Ein weiterer Schritt im Lippe-Programm

Ein weiterer Schritt im Lippe-Programm

An der Mühlenbach-Mündung entsteht ein Stück neue Lippe

Beim Thema Dattelner Mühlenbach hat man bisher wohl eher an die Kanalbaumaßnahmen am Mühlenbach, Dümmerbach, Westerbach und Steinrapener Bach gedacht – die Mühlenbach-Mündung in die Lippe wurde dagegen bisher kaum beachtet. Das wird sich nun ändern!

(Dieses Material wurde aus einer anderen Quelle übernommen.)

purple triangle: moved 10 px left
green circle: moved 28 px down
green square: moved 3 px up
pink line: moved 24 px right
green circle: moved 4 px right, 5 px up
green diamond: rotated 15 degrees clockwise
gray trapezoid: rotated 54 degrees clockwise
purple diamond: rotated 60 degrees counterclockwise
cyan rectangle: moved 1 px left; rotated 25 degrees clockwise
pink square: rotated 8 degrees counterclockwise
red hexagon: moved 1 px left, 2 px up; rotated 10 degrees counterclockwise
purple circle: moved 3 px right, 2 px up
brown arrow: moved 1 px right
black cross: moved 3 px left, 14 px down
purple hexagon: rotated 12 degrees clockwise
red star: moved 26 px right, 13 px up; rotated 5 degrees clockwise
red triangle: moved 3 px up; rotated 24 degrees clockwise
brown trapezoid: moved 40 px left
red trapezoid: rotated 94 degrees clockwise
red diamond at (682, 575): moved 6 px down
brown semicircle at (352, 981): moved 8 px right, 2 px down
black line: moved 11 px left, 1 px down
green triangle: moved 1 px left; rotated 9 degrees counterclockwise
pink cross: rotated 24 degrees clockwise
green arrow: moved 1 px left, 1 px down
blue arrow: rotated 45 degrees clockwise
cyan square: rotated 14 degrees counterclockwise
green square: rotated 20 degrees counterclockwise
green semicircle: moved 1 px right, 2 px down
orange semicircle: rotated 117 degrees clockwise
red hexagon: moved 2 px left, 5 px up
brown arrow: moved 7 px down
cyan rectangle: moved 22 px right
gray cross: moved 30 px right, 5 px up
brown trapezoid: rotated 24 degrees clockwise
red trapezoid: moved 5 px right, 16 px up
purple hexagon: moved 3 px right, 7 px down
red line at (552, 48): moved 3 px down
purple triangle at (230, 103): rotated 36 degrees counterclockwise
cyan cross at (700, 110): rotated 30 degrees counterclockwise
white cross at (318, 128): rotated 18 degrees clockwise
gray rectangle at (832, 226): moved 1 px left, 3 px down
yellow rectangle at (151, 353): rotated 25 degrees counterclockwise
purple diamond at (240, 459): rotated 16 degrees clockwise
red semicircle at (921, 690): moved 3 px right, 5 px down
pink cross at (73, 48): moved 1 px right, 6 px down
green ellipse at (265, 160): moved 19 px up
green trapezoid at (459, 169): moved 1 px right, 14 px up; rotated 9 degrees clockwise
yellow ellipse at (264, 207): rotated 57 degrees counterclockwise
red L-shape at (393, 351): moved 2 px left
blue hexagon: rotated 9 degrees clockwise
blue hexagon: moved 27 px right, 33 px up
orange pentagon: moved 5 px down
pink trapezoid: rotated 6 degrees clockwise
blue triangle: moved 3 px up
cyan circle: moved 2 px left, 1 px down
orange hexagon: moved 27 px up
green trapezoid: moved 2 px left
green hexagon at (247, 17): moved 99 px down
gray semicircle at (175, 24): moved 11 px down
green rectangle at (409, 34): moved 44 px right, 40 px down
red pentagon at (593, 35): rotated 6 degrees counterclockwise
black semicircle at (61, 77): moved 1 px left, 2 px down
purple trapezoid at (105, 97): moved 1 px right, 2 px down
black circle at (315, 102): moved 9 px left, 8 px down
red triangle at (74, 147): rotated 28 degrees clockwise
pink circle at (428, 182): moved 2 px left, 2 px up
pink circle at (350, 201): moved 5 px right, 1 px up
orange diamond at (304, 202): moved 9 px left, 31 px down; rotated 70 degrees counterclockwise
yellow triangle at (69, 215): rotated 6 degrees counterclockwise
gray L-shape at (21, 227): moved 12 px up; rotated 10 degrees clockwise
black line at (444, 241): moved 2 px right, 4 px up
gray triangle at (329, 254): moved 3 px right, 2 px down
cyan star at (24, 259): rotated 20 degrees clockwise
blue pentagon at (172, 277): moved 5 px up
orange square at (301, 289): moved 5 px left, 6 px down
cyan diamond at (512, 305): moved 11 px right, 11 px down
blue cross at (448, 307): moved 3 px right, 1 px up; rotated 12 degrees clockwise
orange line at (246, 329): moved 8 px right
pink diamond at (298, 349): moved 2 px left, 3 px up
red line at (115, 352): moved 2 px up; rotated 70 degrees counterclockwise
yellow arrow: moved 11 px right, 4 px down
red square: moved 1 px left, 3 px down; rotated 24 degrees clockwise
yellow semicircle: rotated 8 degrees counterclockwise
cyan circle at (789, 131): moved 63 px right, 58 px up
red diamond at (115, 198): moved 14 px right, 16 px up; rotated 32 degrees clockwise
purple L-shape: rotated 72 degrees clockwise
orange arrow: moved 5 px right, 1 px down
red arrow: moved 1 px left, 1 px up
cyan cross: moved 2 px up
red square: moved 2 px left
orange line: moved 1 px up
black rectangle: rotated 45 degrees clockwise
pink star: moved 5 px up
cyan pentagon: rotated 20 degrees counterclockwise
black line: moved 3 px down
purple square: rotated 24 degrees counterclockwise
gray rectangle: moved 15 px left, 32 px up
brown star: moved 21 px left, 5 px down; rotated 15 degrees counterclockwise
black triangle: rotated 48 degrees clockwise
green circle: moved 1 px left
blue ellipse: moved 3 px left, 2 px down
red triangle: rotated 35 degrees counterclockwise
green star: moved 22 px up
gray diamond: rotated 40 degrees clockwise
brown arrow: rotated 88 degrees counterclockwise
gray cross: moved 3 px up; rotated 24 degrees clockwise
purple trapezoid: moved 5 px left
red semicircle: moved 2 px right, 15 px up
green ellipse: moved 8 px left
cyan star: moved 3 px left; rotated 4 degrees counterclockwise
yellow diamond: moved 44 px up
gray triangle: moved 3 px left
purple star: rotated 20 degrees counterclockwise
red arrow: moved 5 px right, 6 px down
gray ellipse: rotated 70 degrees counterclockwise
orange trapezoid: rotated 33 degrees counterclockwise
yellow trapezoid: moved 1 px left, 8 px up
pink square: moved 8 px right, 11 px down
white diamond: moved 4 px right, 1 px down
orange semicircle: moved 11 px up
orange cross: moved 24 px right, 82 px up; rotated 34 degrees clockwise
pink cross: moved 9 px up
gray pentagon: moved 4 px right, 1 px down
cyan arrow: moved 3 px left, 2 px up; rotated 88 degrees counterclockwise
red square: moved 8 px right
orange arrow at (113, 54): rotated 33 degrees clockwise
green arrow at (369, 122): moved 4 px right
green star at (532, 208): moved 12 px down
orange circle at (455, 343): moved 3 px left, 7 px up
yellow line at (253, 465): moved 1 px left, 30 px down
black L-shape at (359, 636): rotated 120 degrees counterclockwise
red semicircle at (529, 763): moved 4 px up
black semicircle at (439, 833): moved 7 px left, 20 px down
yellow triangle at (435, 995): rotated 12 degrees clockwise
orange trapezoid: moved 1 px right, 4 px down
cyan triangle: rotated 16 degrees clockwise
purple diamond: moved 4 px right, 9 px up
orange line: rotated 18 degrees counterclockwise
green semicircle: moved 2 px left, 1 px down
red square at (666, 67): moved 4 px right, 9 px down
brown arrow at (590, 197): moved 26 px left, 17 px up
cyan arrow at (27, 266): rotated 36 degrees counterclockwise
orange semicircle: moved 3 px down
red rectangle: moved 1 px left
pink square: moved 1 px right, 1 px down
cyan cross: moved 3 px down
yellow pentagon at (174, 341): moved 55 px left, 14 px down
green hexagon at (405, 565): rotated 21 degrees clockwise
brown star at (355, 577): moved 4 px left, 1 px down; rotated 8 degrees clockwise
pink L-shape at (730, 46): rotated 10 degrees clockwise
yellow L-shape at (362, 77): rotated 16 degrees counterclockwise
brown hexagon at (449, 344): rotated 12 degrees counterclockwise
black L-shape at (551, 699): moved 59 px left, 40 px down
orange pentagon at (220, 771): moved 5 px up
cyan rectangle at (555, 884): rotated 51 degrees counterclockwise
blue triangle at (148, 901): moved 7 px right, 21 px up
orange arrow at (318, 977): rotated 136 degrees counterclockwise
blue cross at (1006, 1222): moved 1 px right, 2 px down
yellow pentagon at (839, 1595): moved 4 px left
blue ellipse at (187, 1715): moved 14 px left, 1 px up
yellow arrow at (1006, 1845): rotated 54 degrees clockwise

Beim gemeinsamen Presse-Termin am Lippe-Ufer erklärten Dr. Uli Paetzel und Dr. Emanuel Grün zusammen mit dem Bürgermeister der Stadt Datteln, André Dora, und Sabine Brinkmann vom Landes-Umweltministerium die neue Baumaßnahme. Früher oder später wird das so gar nicht mehr möglich sein: Denn dort wo das heutige Lippe-Ufer verläuft, sollen schon bald kleine Inseln entstehen. Das Projekt ist nach der Fluss- und Auenentwicklung am Haus Vogelsang und dem Deichbau-Projekt HaLiMa ein weiterer Schritt zur Umgestaltung der Lippe.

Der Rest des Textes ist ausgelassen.